Qual é o mechir kelev? Aquele que diz a seu companheiro: eis para ti este cordeiro, em troca deste cão. E do mesmo modo, dois sócios que dividiram, um tomou dez e um tomou nove e um cão — os que correspondem ao cão são proibidos, os que estão com o cão são permitidos. O etnan de cão e o mechir de prostituta são permitidos, pois está dito (Devarim 23): “dois”, e não quatro. E suas crias são permitidas, pois está dito (ali): “eles”, e não suas crias.
— Esta mishná define o mechir kelev, o preço de cão, pelo caso paradigmático de um homem que entrega um cordeiro a outro em troca de um cão — esse cordeiro fica proibido ao altar. A mishná ilustra a mesma lei num caso de partilha: dois sócios possuíam em comum dez cordeiros e um cão; ao dividir o patrimônio, um ficou com os dez cordeiros e o outro com nove cordeiros e o cão. Os dez cordeiros que o primeiro sócio recebeu correspondem, na divisão, ao valor do cão que o segundo recebeu junto com seus nove cordeiros — e por isso ficam proibidos ao altar, como se tivessem sido dados em troca do cão; já os nove cordeiros que permaneceram com o próprio cão são permitidos, pois não foram trocados por ele, mas divididos junto com ele. A mishná então traz um refinamento essencial, extraído da leitura precisa do versículo de Devarim: a Torá proíbe apenas duas combinações específicas — o etnan dado a uma prostituta e o mechir pago por um cão — e não as combinações inversas: o pagamento dado por relação com um cão, ou o preço pago para adquirir uma prostituta como serva. Essas duas últimas, ainda que moralmente questionáveis, não geram a proibição ritual ao altar, pois o versículo, ao dizer “dois”, delimita precisamente as duas categorias proibidas, e não quatro. E, quanto às duas categorias que de fato são proibidas — o etnan e o mechir —, suas crias são permitidas ao altar, pois o versículo diz “eles”, os próprios animais entregues, e não as crias que deles nascerem depois.
Rambam explica que os cordeiros correspondentes ao cão ficam proibidos porque o preço do cão, tomado à parte, valia mais do que cada um dos dez cordeiros que lhe correspondiam na divisão — de modo que a parcela equivalente a esse excedente está presente, em pequena medida, em cada um dos dez cordeiros, e por isso todos ficam proibidos. E sobre “dois”: o sentido da mishná é que o versículo se lê como se estivesse duplicado, como se o discurso oculto tivesse sido dividido e interpretado, proibindo assim as duas categorias e ligando o tema de “dois” ao tema de “eles”.

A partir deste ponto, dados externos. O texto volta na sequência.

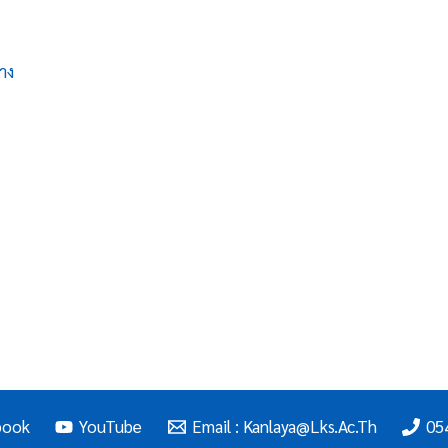
าง
book
YouTube
Email : Kanlaya@lks.ac.th
05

Bartenura explica que, correspondendo aos dez cordeiros que o companheiro tomou, os dez cordeiros que correspondem aos nove e ao cão ficam todos proibidos por serem preço de cão, e os nove que ficaram com o cão são permitidos. Sobre “dois, e não quatro”: a palavra “ambos” (shneihem), tal como o versículo a escreveu, é dividida como se estivesse escrito “dois, eles são”. “Dois” ensina especificamente o etnan de prostituta e o mechir de cão, e não os quatro casos que incluiriam também o etnan de cão e o mechir de prostituta. E “eles” implica eles mesmos, e não suas crias.
Rashi observa, sobre “os que correspondem ao cão são proibidos”, que a proibição aqui é especificamente para a oferenda no altar, pois esses cordeiros equivalem ao preço do cão.